Can a memoir flecked with famous personalities—Frank Sinatra, Jackie Kennedy, James Baldwin, Philip Roth, Mike Nichols, Carly Simon, the list goes on—be less of a name-dropping vehicle than an organic reflection of the memoirist’s vital and singular life? If the memoirist in question is Rose Styron, the 95-year-old author of Beyond This Harbor: Adventurous Tales of the Heart, the answer is almost unaccountably yes.
Her book traverses 50 years and many countries in the course of recording an enviably charmed life. Then again, charmed lives don’t just happen; they are created in part by the sort of people—rarer than one might think—who have a gift for riding halcyon moments to their heights and weathering the difficult moments with a certain sprezzatura.
Beyond This Harbor begins, with a touch of narrative brio, in January 1974, when Rose is in her mid-40s, tossing a red beach ball around in a hotel swimming pool on the outskirts of Santiago with “some new Chilean women friends.” Yet this is not the ordinary tourist fun it appears to be. Rose, a member of Amnesty International, and her eldest daughter, Susanna, are there for a more serious purpose: to smuggle documentation of Pinochet’s “dirty war” back to America. Not long before, Pinochet had led an American-backed military coup and sent tens of thousands of people linked to the former Marxist president, Salvadore Allende, into torture centers, where many of them died.
The red ball is in fact a signal to the wives of detained former officials; the women are in disguise, wearing “wigs, hats, glasses, padded bathing suits,” and one by one, they get into the pool and take turns whispering details of their husbands’ situations to Rose and to Susanna, who knows Spanish.
“It was all quite James Bond,” Rose recalls, “and we Americans were amateurs,” but she is not a person to be deterred by the potential risks involved in undercover work. “I had no sense of fear,” she declares, which explains a certain quality of brazenness she displays throughout her life.
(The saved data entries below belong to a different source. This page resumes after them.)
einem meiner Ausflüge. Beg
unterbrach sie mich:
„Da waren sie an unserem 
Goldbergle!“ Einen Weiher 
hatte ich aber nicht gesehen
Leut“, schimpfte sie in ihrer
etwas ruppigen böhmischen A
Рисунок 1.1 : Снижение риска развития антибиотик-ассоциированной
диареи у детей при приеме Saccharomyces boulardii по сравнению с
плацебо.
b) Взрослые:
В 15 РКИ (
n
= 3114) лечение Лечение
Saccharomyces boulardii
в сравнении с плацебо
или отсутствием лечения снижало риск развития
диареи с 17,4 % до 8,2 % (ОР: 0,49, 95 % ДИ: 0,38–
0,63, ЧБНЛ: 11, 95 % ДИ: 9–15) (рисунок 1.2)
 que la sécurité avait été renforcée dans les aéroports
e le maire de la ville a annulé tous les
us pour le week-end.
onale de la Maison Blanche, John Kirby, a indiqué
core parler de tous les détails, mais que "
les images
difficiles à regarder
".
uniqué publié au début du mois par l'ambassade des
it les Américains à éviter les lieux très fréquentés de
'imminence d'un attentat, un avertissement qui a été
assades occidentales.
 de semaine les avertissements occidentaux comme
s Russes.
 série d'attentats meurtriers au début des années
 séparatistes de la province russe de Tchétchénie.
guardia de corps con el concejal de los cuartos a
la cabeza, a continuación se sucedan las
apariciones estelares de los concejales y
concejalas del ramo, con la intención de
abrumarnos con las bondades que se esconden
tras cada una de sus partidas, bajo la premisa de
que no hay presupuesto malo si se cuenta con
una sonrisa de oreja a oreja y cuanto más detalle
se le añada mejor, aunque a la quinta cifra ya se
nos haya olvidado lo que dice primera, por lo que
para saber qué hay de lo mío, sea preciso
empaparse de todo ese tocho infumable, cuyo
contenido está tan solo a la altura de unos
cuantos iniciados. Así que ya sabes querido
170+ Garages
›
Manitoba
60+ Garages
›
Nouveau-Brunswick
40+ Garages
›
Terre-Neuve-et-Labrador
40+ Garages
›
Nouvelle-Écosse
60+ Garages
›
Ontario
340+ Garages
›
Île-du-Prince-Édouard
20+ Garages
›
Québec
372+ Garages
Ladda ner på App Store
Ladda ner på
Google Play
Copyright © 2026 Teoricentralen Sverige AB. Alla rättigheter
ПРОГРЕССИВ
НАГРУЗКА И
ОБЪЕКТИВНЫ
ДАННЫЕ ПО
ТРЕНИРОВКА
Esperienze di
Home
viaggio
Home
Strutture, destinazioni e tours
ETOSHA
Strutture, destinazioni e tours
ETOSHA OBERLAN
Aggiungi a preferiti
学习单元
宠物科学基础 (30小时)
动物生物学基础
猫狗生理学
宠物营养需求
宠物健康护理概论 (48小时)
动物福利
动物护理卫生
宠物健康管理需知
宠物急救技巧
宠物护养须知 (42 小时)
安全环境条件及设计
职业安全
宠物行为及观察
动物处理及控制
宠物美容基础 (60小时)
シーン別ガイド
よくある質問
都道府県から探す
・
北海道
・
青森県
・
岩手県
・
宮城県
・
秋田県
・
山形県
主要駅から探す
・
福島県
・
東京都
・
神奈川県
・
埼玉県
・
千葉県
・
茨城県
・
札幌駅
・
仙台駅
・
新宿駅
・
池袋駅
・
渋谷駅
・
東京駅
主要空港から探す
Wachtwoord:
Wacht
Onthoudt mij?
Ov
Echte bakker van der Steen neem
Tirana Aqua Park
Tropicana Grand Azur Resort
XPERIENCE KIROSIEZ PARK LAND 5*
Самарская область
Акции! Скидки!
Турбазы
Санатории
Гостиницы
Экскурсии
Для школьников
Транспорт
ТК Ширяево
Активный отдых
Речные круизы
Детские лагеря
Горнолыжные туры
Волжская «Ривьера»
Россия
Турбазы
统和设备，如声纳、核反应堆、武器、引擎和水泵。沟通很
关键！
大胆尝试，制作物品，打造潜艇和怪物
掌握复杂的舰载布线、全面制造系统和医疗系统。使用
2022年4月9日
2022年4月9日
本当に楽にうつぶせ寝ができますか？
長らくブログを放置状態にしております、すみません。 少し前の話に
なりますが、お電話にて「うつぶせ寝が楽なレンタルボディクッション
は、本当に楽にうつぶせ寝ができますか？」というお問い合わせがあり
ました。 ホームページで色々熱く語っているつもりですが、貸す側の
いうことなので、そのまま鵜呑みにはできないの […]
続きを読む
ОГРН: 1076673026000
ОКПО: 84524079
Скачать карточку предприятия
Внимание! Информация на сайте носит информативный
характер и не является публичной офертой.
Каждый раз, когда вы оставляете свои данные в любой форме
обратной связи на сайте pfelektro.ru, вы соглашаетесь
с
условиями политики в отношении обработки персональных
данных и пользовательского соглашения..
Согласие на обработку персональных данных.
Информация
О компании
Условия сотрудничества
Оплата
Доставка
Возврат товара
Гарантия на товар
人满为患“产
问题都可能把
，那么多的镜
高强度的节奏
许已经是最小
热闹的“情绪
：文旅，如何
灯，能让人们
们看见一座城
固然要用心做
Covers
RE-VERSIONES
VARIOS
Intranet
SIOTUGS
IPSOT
She is unencumbered by the conflicts and hesitations that often deter more introspective types—cold-calling Ted Kennedy, for instance, when she returns to American soil from Chile and requesting a meeting to discuss her mission.
Rose is a protean creature if ever there was one: a gifted poet, famous beauty, congenital flirt, human-rights activist, investigative journalist, co-founder of the American branch of Amnesty International, beloved friend, mother of four, and, last but not least, wife of the writer William Styron. She succeeds in endearing herself to readers despite her privilege, her glittering social set, her impressive access to those in power, and even despite a sometimes disconcerting lack of self-reflection notwithstanding her considerable intelligence.
Charmed lives don’t just happen; they are created in part by the sort of people—rarer than one might think—who have a gift for riding halcyon moments to their heights and weathering the difficult moments with a certain sprezzatura.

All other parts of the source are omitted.